**Problem to solve:** In the listing below, locate the line containing "Regulations" and the line containing "Appendices for codes". Output both of them and every line between, exactly as written, and nothing more.
----------------
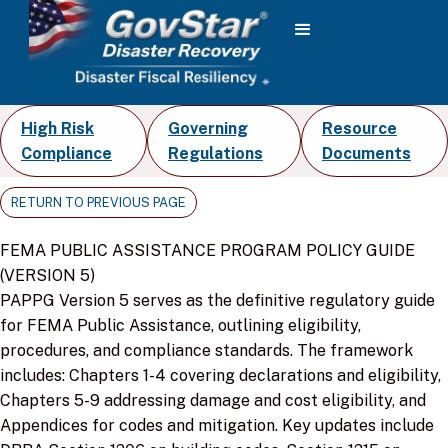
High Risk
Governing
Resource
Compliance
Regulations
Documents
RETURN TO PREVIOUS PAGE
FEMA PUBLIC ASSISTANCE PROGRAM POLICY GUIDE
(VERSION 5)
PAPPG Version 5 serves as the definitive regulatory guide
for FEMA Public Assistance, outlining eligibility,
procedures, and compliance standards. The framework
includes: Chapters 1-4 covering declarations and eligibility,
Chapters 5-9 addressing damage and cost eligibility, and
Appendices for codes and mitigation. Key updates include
----------------
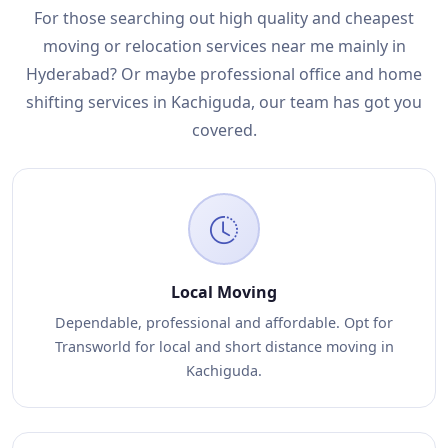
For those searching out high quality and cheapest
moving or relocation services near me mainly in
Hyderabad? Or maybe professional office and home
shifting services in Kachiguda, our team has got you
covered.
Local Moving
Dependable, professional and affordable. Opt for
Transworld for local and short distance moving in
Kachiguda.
----------------
**Result below:**
Regulations
Documents
RETURN TO PREVIOUS PAGE
FEMA PUBLIC ASSISTANCE PROGRAM POLICY GUIDE
(VERSION 5)
PAPPG Version 5 serves as the definitive regulatory guide
for FEMA Public Assistance, outlining eligibility,
procedures, and compliance standards. The framework
includes: Chapters 1-4 covering declarations and eligibility,
Chapters 5-9 addressing damage and cost eligibility, and
Appendices for codes and mitigation. Key updates include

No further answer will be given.